Up to now, we were mostly typing code in the Console pane at the **`>`** prompt.
This is a very interactive way of working with R but it is also important to be
able to record the commands you've typed for when you come back to your analysis
later.

Instead we can create a script file containing our R commands; this is the way
most R coding is done.

From the RStudio '**File**' menu, select '**New File**' and then '**R Script**'.

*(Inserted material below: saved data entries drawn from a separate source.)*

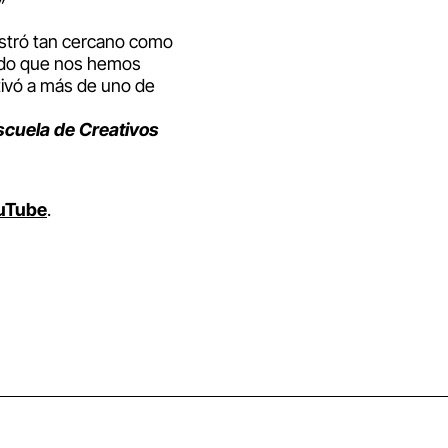
”
ostró tan cercano como
undo que nos hemos
tivó a más de uno de
cuela de Creativos
uTube
.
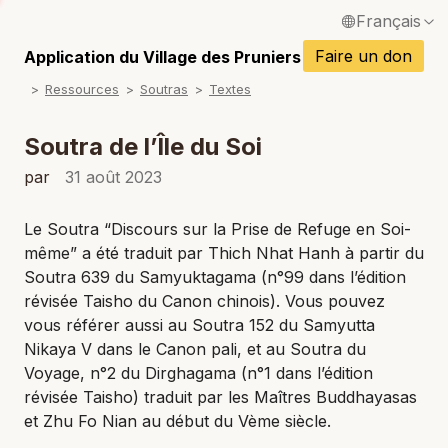
Français
P
English / Anglais
Faire un don
Application du Village des Pruniers
P
Ressources
Soutras
Textes
Español / Espagnol
P
Deutsch / Allemand
Soutra de l’Île du Soi
P
Italiano / Italien
par
31 août 2023
P
Português / Portugais
Le Soutra “Discours sur la Prise de Refuge en Soi-
P
même” a été traduit par Thich Nhat Hanh à partir du
Tiếng Việt / Vietnamien
Soutra 639 du
Samyuktagama
(n°99 dans l’édition
P
ภาษาไทย / Thaï
révisée
Taisho
du Canon chinois
)
. Vous pouvez
vous référer aussi au Soutra 152 du
Samyutta
Nikaya
V dans le Canon pali, et au
Soutra du
Voyage
, n°2 du
Dirghagama
(n°1 dans l’édition
révisée
Taisho
) traduit par les Maîtres Buddhayasas
et Zhu Fo Nian au début du Vème siècle.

![](images/rstudio_new_file_menu.png){width=50%}

You should now have a new file in its own tab, named 'Untitled1', at the top of
the left-hand side of RStudio. The console window no longer occupies the whole
of the left-hand side.

We can type code into this file just as we have done at the command prompt in
the Console tab pane. Save changes you make using the '**Save**' option from
the '**File**' menu. There is also a button or you can use a keyboard shortcut.
On a Mac this is <kbd>cmd</kbd> + <kbd>S</kbd> (press the <kbd>cmd</kbd> key
first and, while keeping this depressed, click the <kbd>S</kbd> key); on Windows
it is <kbd>Ctrl</kbd> + <kbd>S</kbd>. RStudio will open a dialog box for you to
enter the file name and loation the first time you try to save a new file. It is
a good idea to regularly save changes to your script.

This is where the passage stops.